I am going to play around with some Google Trends data published by their News Lab. This is a pretty cool thing they do that is apparently targeted at training journalists to use Google data more effectively.
Download Data & Separate
google_dat <- read_csv("https://raw.githubusercontent.com/googletrends/data/master/Search_Data_US_Congressional_District_04Nov2018.csv")
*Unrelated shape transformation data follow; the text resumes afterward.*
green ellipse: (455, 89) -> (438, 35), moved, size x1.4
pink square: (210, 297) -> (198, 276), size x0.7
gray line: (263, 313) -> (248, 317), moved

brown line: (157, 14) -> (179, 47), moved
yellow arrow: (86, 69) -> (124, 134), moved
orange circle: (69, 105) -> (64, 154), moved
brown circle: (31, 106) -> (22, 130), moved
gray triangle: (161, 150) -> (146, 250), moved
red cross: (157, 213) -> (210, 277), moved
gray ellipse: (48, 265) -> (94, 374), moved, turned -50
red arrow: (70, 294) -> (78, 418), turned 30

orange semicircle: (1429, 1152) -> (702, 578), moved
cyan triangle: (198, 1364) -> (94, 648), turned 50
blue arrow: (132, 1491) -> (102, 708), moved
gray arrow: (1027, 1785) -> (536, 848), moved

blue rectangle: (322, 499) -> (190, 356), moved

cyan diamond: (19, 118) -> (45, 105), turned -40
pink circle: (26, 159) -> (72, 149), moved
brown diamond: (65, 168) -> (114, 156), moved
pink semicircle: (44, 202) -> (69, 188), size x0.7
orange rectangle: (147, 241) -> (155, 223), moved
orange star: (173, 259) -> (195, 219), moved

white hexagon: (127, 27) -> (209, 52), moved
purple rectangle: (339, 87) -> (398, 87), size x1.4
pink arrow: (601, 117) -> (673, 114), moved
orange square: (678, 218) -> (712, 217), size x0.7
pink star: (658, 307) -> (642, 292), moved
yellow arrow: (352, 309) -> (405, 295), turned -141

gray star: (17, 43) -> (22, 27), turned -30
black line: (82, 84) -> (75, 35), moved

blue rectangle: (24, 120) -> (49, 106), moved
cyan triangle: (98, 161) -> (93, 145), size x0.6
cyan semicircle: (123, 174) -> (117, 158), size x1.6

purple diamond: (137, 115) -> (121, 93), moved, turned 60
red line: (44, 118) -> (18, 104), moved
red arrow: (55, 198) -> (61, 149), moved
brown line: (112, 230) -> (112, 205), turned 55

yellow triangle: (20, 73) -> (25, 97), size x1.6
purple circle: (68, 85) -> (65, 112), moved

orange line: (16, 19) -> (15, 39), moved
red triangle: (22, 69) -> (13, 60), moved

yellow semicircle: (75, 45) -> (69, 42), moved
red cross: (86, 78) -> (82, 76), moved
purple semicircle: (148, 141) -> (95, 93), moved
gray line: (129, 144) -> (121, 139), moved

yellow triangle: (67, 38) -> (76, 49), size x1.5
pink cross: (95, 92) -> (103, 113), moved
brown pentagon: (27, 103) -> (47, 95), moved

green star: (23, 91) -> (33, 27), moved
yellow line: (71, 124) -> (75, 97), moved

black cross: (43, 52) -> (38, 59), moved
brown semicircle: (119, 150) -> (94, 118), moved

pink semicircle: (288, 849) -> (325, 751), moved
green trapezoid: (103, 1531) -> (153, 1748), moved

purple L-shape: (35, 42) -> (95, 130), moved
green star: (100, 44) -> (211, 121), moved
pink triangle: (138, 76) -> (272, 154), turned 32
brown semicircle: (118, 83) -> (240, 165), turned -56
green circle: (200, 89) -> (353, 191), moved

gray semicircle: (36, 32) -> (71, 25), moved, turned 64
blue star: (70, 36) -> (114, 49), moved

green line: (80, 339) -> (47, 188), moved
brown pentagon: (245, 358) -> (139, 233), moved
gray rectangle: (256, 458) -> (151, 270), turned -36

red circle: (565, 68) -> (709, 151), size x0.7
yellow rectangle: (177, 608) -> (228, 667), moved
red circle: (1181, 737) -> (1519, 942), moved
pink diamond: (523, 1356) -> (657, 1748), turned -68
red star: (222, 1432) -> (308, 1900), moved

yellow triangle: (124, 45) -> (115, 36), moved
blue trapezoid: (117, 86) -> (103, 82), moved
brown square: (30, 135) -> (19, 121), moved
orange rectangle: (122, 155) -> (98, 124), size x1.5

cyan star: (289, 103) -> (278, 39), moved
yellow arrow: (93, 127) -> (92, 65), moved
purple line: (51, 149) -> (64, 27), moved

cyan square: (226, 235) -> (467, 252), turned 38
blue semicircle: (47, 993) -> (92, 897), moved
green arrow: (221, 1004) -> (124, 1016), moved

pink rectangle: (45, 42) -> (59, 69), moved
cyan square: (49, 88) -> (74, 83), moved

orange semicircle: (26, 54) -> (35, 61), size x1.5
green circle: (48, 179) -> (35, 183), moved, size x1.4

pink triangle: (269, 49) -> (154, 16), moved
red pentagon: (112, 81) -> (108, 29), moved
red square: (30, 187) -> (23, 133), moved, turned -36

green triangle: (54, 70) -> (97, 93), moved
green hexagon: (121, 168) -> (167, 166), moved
google_dat_rankings <- google_dat %>%
select(1:13) %>%
gather("ranking", "issue", 4:13) %>%
filter(State == "NC") %>%
mutate(CD115FP = str_remove_all(Code, "[A-Za-z-]+")) %>%
mutate(ranking = str_to_title(ranking))
google_dat_issues <- google_dat %>%
select(1:3, 14:142) %>%
gather("other_issue", "search_freq", 4:132) %>%
filter(State == "NC") %>%
mutate(CD115FP = str_remove_all(Code, "[A-Za-z-]+"))
Top Ranked Issues For NC
google_dat_rankings %>%
group_by(ranking, issue) %>%
summarise(total = n()) %>%
ungroup() %>%
filter(ranking == "First") %>%
kableExtra::kable() %>%
kableExtra::kable_styling(bootstrap_options = c("striped", "hover"), full_width = F, position = "left")
ranking | issue | total |
---|---|---|
First | Common core | 1 |
First | Health care | 12 |
Congressional Districts Polygons
districts <- tigris::congressional_districts()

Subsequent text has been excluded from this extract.